After the war, Townsend was the commander of the Gunnery School at Chatham until 1921. He was appointed naval aide-de-camp to the King in 1923 and was promoted to rear-admiral in 1924.

=== British Naval Mission to Greece ===
In 1925, Townsend was appointed head of the British naval mission to Greece, with the rank of vice-admiral in the Greek Navy. Townsend's main mission was to implement a scheme for naval training devised by Vice-Admiral Sir Richard Webb. The mission expanded technical and tactical training, and opened a naval staff college.
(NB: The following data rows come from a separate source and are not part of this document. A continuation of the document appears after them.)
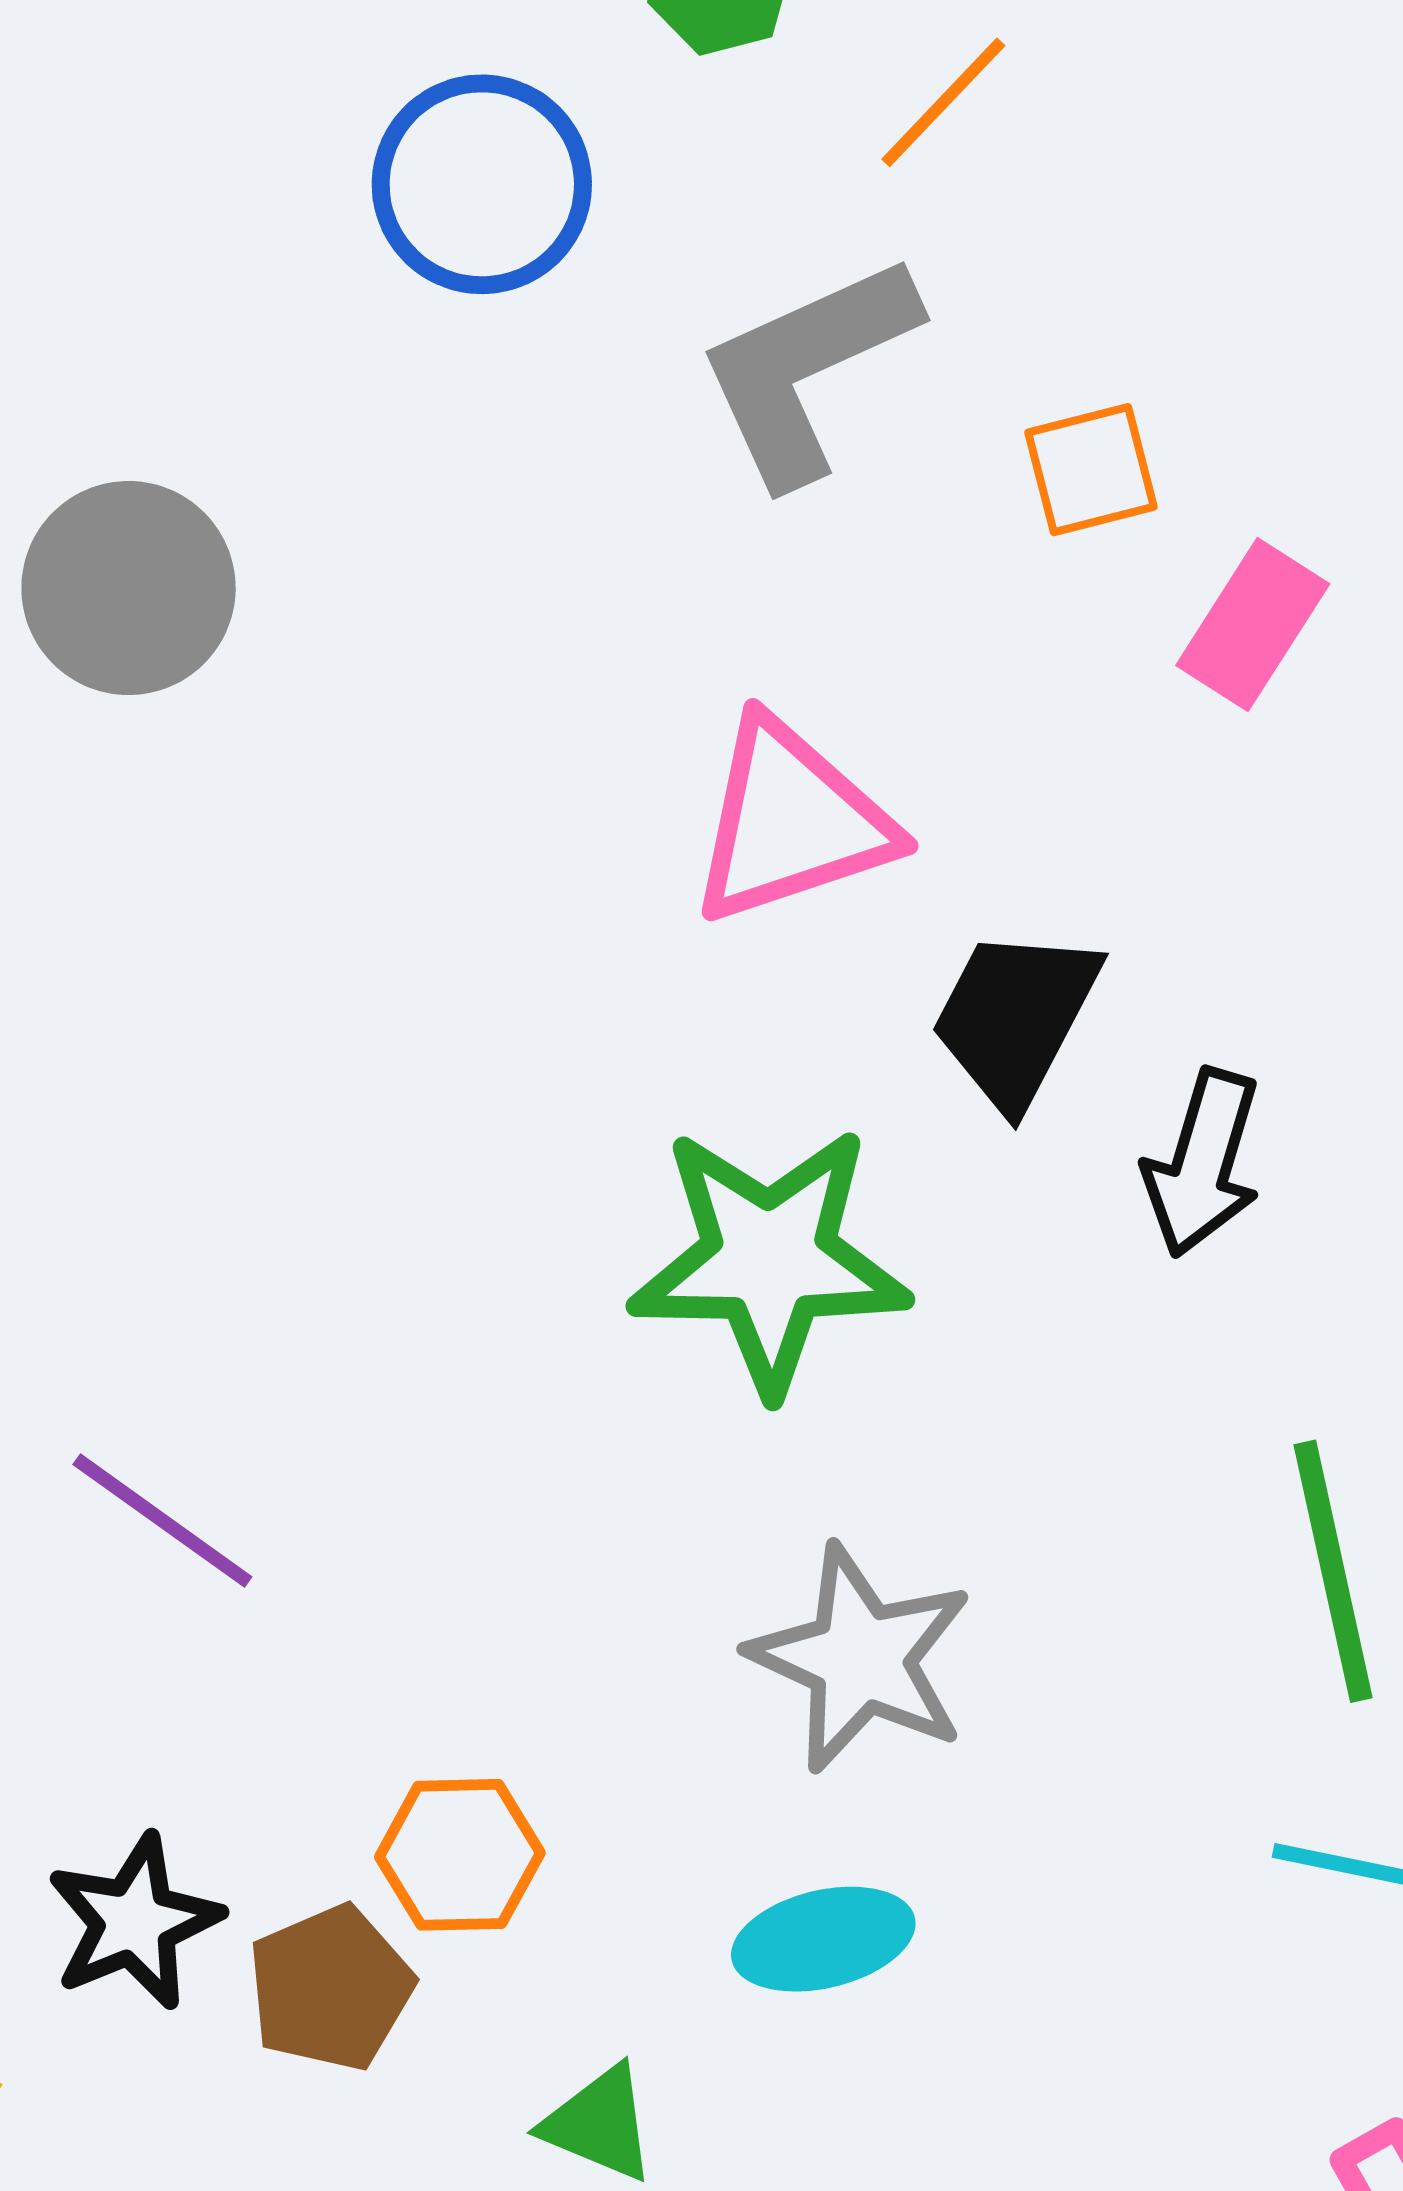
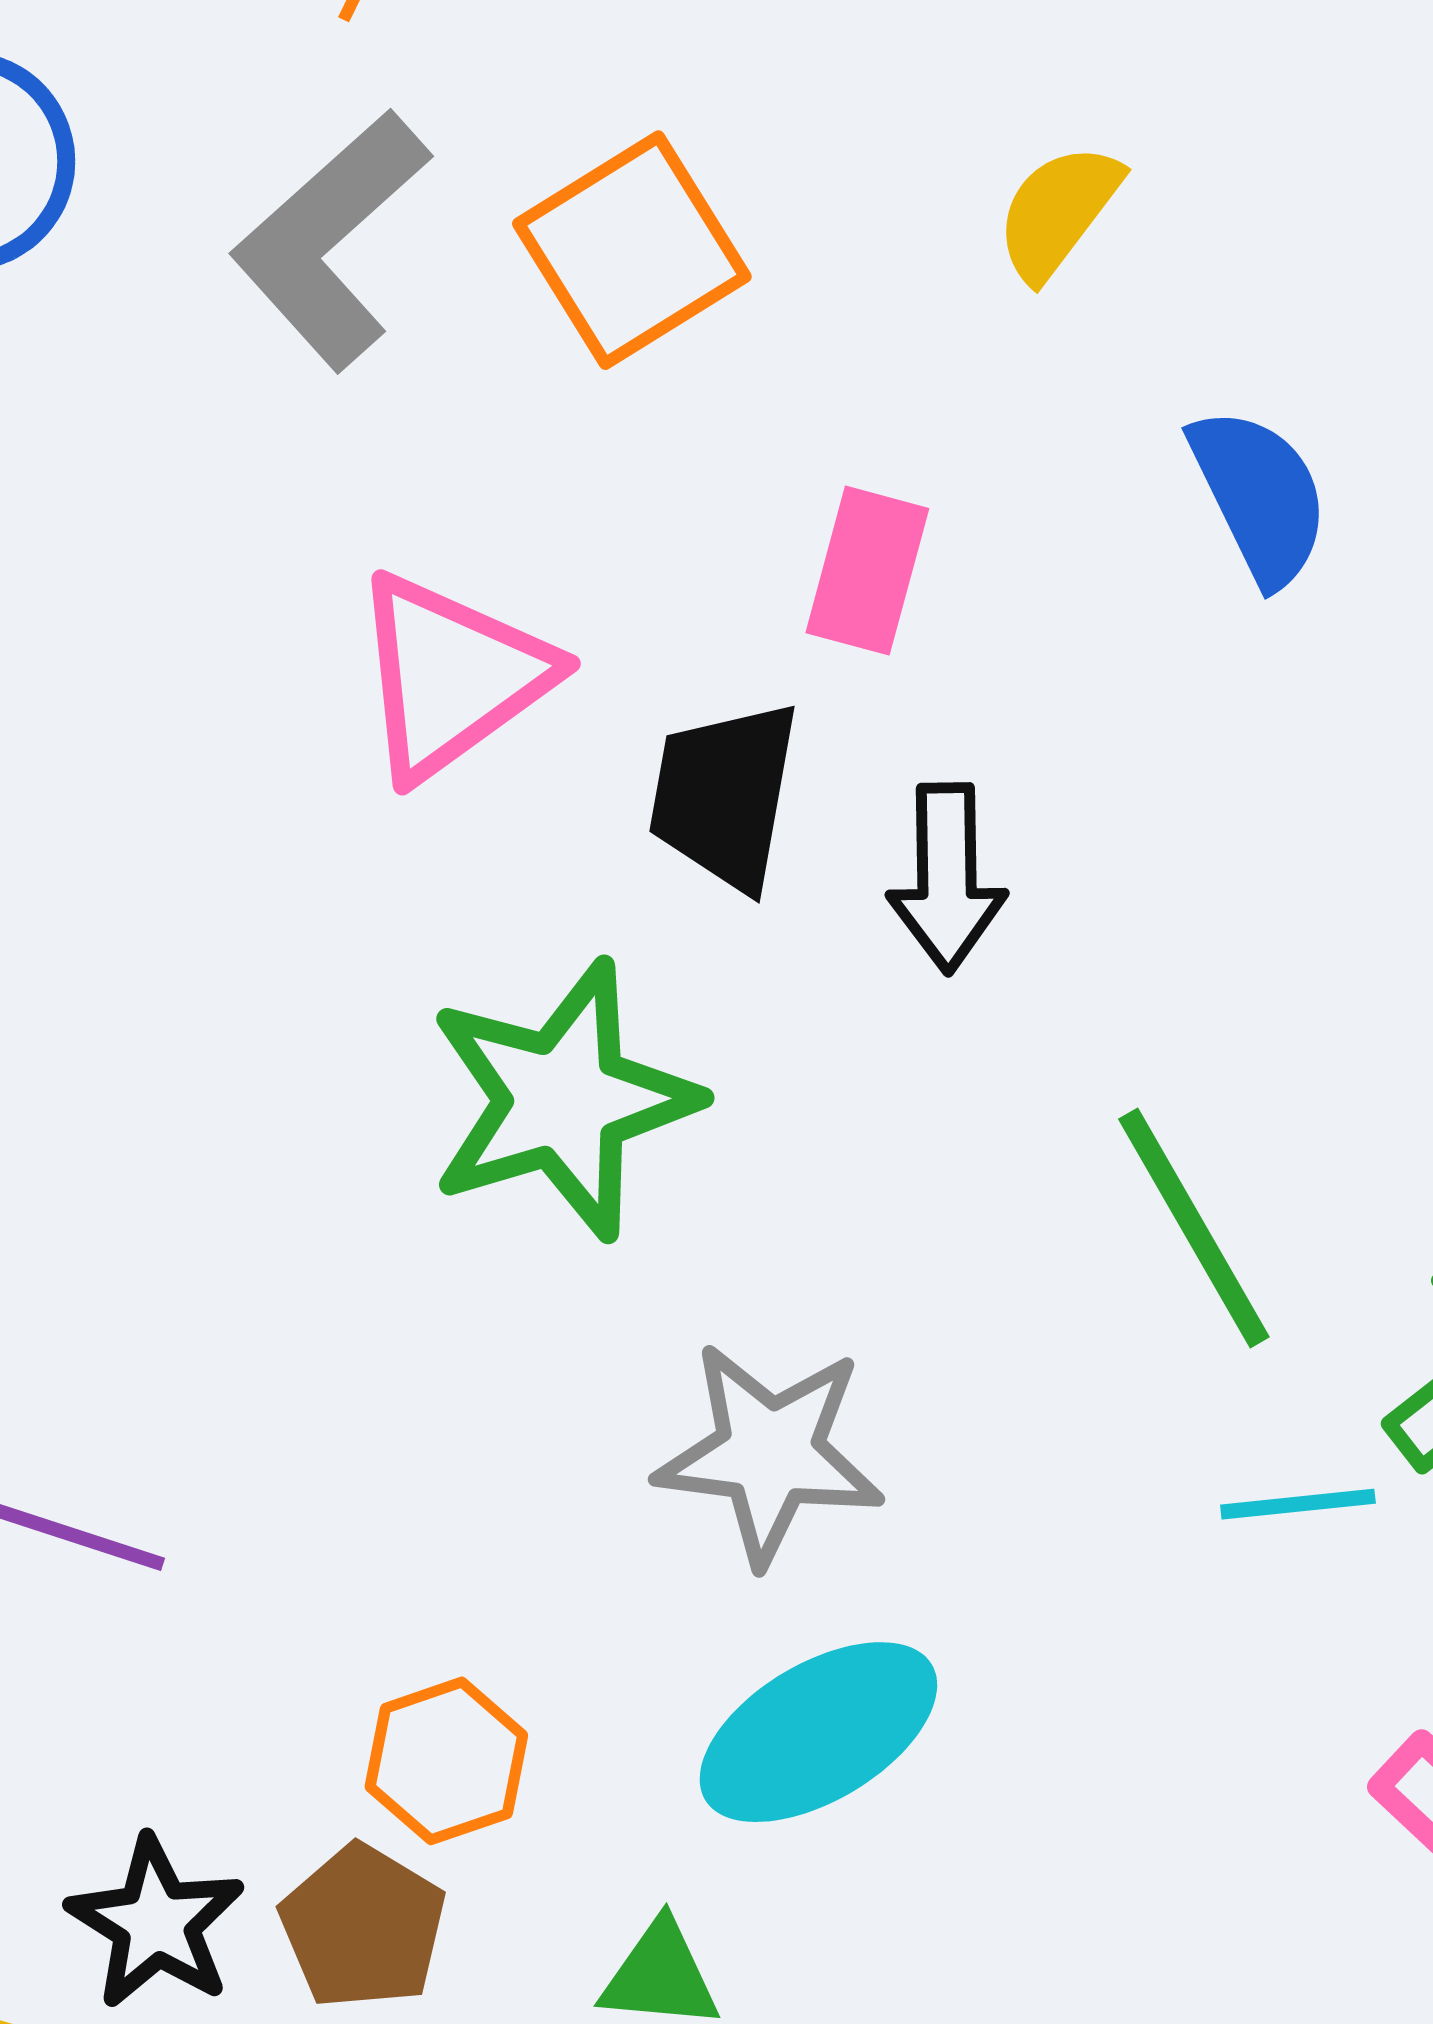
orange square: (1091, 470) -> (632, 250), size x1.6
pink rectangle: (1253, 625) -> (867, 571), moved
cyan ellipse: (823, 1939) -> (818, 1732), size x1.4

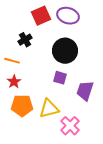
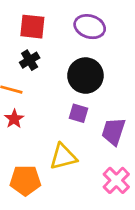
red square: (41, 16) -> (32, 27), moved, turned 30
orange pentagon: (22, 106) -> (25, 180), moved
pink cross: (70, 126) -> (116, 180), moved

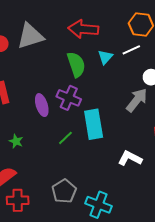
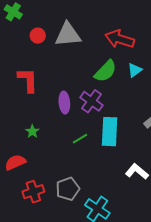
green semicircle: (76, 64) -> (106, 71), turned 50
red cross: (18, 200) -> (33, 192), moved, turned -30

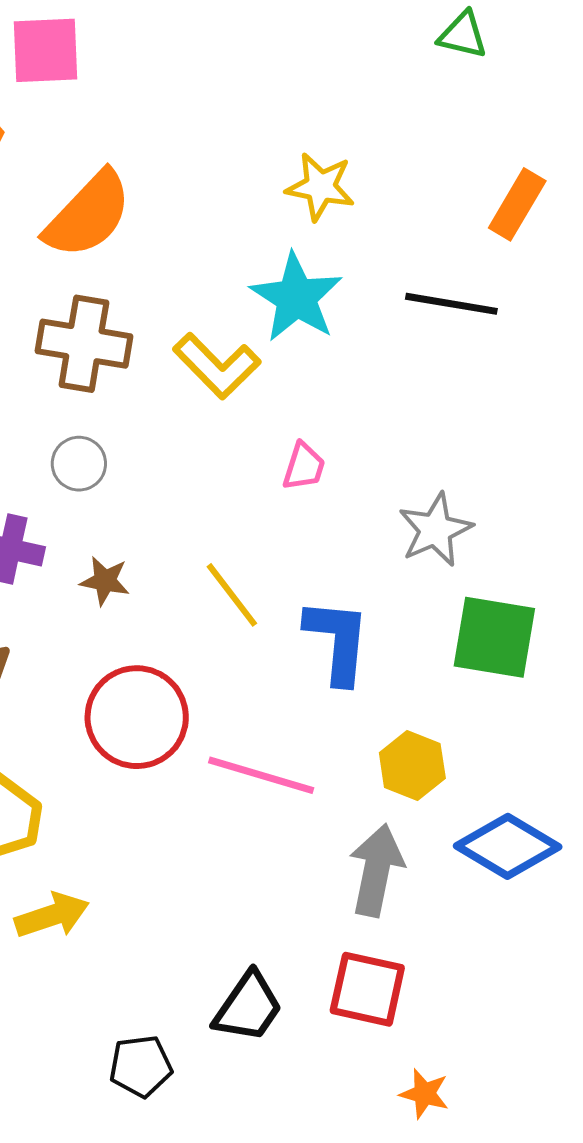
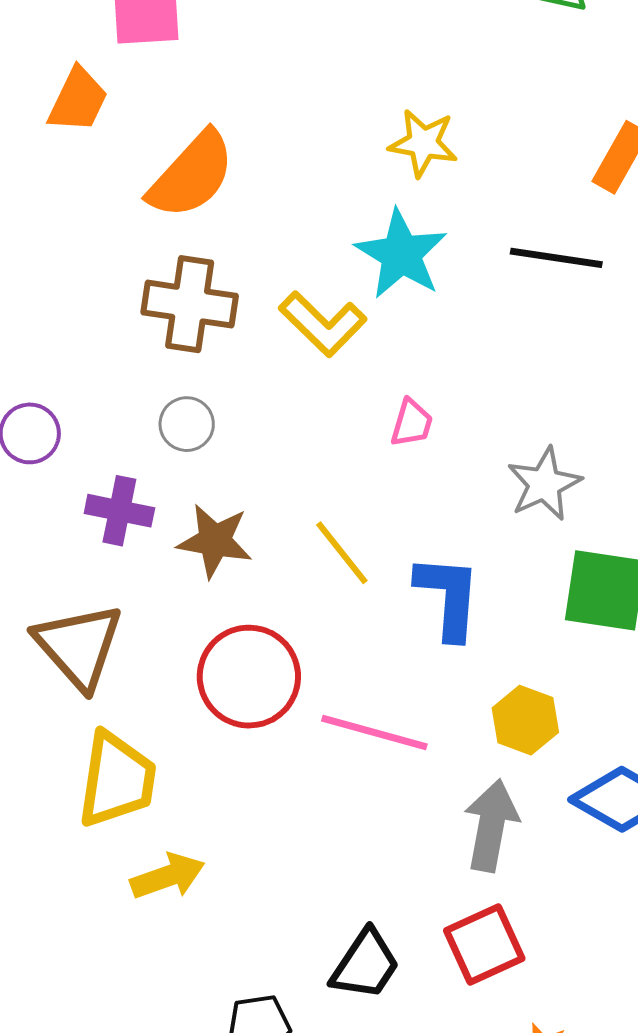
brown star: (105, 581) -> (215, 541), size x1.5
red square: (367, 989) -> (484, 945), turned -36

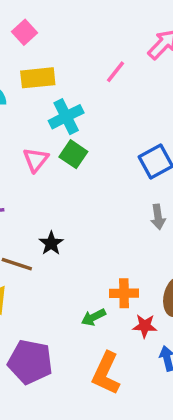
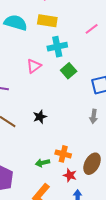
green square: (73, 154) -> (69, 71), moved
black star: (51, 243) -> (40, 117), moved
The mission fell afoul of Greek politics and was terminated in May 1926 ostensibly on grounds of economy, the dictator Theodoros Pangalos having declared that Greece could no longer afford foreign naval missions. Townsend left in June; it was noted at the time that he was not afforded the courtesies due to his rank when he departed and that no other foreign naval mission was asked to leave the country. However, decorations were bestowed to members of the mission later on. Townsend was himself appointed Grand Commander of the Order of the Redeemer.

=== Later career ===
From 1927 to 1929, Townsend was Rear Admiral in Charge, Gibraltar, and Admiral-Superintendent, Gibraltar Dockyard. In 1928, he presided over the court-martial of Captain K. G. B. Dewar. He retired in 1929. He was promoted to admiral on the retired list in 1933.